Park chugs the water. Leaving his coffee to get cold, and the tears slow, just one or two flowing here and there. He lets himself feel empty.
McCabe comes with his food some unmeasured amount of time later. Park doesn't move, just watches as they put two plates and a fresh cup of coffee down on his desk.
"Do you want me to stay?" McCabe asks.
Park can't find it in him to answer. He squeezes his eyes shut for a long moment, and draws enough energy to sit up in bed and reach for his plate, the one with more jam on the biscuits. McCabe takes theirs and sits cross-legged on the floor. Facing away from him.
"Ella, play Sh'th Hremreh, New-Ju English fan dub."
The episode comes on. Park watches and eats without processing any of it. But it's the mindless kind of fun he doesn't need to engage with to enjoy.
McCabe takes both their plates to the sink, leaving Park alone with the screen. It's a break-up scene of some sort, the inciting incident for the shows drawn-out central romance. The dwarnian curls up in their softly-lined pod, hugs a pillow, and cries. Park reaches for one of the pillows McCabe brought on instinct. They lay back, he lays back, and stares with uncertain, wide eyes as the dwarnian actor performs pain. Park's never been allowed to do that before, never feeling like he wasn't under someone's judging eyes, but he tries it now. If nothing else, it's comfortable.
McCabe comes back with a box of tissues and a drink for themself. They hand the tissues to Park, and sit.
"This is my favorite part." McCabe murmurs.
The hero's mouth forms a line and they wipe their tears away with their ears. Then the dwarnian takes a deep breath and stands, moving to the window and ripping the curtains open. The music crescendos as they stand silhouetted in the meager light of their far-off sun. The frame fades to black.
McCabe fidgets. "Uh, Park? Do you want to, uh. To talk about it? About Shelly?"
Park swallows, and then sighs, and allows himself another moment to think.
"No," he decides, "no, I don't think it'll help. There's nothing I can do right now, I just need to—" he lifts a hand to gesture before letting it fall back to the bed.
McCabe nods. "Yeah, you didn't strike me as a talker.
"You should write about it, though.

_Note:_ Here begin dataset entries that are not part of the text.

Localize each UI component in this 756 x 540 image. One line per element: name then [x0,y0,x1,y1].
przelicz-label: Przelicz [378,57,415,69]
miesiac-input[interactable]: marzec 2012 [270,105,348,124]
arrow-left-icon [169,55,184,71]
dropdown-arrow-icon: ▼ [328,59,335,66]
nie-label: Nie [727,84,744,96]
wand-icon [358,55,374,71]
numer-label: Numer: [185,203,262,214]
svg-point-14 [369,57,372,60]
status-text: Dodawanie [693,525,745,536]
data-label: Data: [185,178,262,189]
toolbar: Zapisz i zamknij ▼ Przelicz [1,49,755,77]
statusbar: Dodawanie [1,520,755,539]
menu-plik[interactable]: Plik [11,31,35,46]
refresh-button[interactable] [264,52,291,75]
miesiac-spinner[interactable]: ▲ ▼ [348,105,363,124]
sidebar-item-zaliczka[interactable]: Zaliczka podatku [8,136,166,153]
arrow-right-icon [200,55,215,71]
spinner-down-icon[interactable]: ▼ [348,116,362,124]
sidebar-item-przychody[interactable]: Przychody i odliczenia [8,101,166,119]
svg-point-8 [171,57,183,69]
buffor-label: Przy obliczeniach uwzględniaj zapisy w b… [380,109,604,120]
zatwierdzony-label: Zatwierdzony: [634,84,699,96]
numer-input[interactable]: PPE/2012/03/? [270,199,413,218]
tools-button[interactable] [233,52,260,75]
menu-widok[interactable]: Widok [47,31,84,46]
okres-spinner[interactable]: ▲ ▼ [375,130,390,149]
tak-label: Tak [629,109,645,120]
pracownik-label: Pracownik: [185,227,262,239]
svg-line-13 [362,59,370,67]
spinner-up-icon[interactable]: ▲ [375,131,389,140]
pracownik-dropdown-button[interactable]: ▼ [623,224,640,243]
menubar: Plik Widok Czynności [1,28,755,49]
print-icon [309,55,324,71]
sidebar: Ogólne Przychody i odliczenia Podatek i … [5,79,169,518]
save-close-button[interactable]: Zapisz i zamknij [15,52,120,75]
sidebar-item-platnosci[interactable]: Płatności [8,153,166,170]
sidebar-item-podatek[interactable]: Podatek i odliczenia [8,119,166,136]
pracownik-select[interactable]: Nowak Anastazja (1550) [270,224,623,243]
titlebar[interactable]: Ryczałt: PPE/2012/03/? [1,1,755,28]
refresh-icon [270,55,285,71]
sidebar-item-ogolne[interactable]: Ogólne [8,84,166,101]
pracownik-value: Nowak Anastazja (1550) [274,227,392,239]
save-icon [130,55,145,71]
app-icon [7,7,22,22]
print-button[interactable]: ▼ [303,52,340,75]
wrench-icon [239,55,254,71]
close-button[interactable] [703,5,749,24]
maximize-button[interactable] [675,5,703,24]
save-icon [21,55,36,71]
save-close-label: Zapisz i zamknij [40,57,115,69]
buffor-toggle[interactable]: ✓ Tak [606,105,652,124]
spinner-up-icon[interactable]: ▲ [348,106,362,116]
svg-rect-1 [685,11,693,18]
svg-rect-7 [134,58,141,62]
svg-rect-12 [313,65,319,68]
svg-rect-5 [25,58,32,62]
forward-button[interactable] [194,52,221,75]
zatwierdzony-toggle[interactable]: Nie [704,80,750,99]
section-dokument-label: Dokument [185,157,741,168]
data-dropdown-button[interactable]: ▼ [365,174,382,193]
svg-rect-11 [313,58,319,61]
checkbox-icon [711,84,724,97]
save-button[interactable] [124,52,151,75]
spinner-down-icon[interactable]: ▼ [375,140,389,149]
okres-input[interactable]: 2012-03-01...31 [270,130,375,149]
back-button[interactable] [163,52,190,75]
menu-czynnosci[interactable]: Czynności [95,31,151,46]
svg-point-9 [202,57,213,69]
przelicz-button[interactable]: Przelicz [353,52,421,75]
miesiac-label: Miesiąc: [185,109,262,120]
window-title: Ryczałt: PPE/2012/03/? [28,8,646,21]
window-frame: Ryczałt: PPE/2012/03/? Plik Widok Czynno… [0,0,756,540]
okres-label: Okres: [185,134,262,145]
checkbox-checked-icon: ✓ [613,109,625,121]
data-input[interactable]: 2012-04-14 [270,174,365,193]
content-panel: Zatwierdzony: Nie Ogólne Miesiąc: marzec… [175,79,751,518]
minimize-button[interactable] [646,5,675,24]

My therapist, the one I had in highschool, said that it was good for people who don't have anyone to talk to. It worked for me."
McCabe flashes a nervous smile, before turning away to queue the second episode.
Park considers that.
From the most selfish possible perspective, from his perspective, the crew of the Iris II and the IGR are not so different. Sure, they represent opposing morals and ideals, but they would both prefer to know what's going on in his head, his thoughts and feelings, to protect their interests, prepared to leave him for dead if he didn't meet the standard. Though the distinction between perpetrator and victim matters to right and wrong, it doesn't matter much to Park. He doesn't want to talk. Doesn't want anyone to have that leverage over him.
"Alright," he says. "Thank you."
"But ah—" McCabe says, patting the floor nervously. "It's nice to know I'm not alone."
A long silence.
"How many episodes do you have time for today?" Park asks, barely a whisper, because it's easier to say than me too .
McCabe understands. They smile and hit play.